Jeanie shook her head. ‘I say I can’t with one breath, and with the next I can’t resist you . . .’

He smiled at that, but it was a nervous smile. ‘But . . .’ he offered.

‘But what will happen next? We meet for a drink, we want more. In the end we have more. What then?’

Ray smiled. ‘I can’t answer that, Jeanie.’

‘It isn’t funny.’

‘It may not be, but it doesn’t feel like a disaster either . . . does it?’

Jeanie shook her head, unable to think about it any more. She looked at her watch. ‘I’ve got to get back in a minute. Can we talk about something else? Something normal, like . . .’

They looked at each other and began to laugh.

‘Politics or the weather isn’t doing it for me. All I want to do is kiss you.’ Ray raised his eyebrows in question.

She looked around, panicky. ‘Not here.’

‘Where, then?’

‘We’re too old to kiss in public.’

Ray chuckled. ‘I reckon most people are. That certainly limits the options in the middle of Chinatown, though.’ He waved at the girl to bring the bill.

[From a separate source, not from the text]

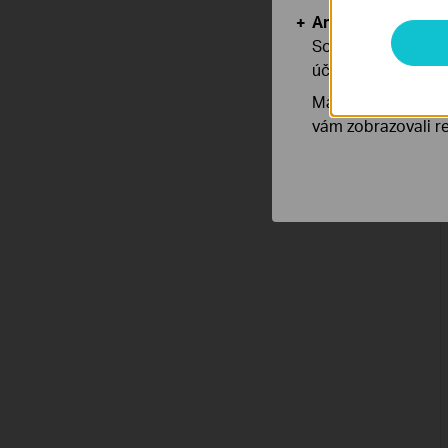
Analytické a mar
Soubory cookie pr
účelem zlepšení a 
Marketingové soub
vám zobrazovali re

‘So in theory,’ he whispered, ‘would you like to kiss me?’

Holding his gaze, Jeanie felt a wave of desire which, against her will, produced a small gasp. Ray’s face told her he didn’t need more of an answer.

12
 

‘We could put the piano in here, for Ellie.’

It was as if George had bought the house already. As they entered each empty room, her husband started dragging virtual furniture from their Highgate house and installing it in the Old Rectory, Woodmanstead (pronounced Woomsted). The washed and brushed estate agent, James, was standing patiently by, toying with his cufflinks and agreeing with everything George said in an overly hearty manner. He had a glint in his eye, Jeanie thought, that must surely be the reflection of pound signs.

‘This is the first house we’ve seen,’ she hissed at George.

‘But that doesn’t mean we can’t buy it, does it?’ he answered mildly.

‘Of course not, but we should at least look at others. This is very expensive.’

She knew it was a waste of time. George would either
buy it or not, regardless of the price, regardless almost of what she thought.

‘It’s so perfect,’ he kept muttering, as the glint in the agent’s eye got brighter and brighter.

‘Stop saying how much you like it, will you? It’ll only up the price. He’s not on our side, remember.’

Jeanie was tired. She had forgotten what it was like to have a good night’s sleep. After lunch Ray had taken her to St James’s Park. The hot weather had vanished as if it never was, and in its place was a sharp breeze and intermittent rain. The park had the usual trail of tourists, but not even many of them, and Jeanie and Ray had sat on his coat under a may tree, him cross-legged with an effortlessly straight back, her clutching her legs to her body, her suit skirt demurely pulled taut over her knees.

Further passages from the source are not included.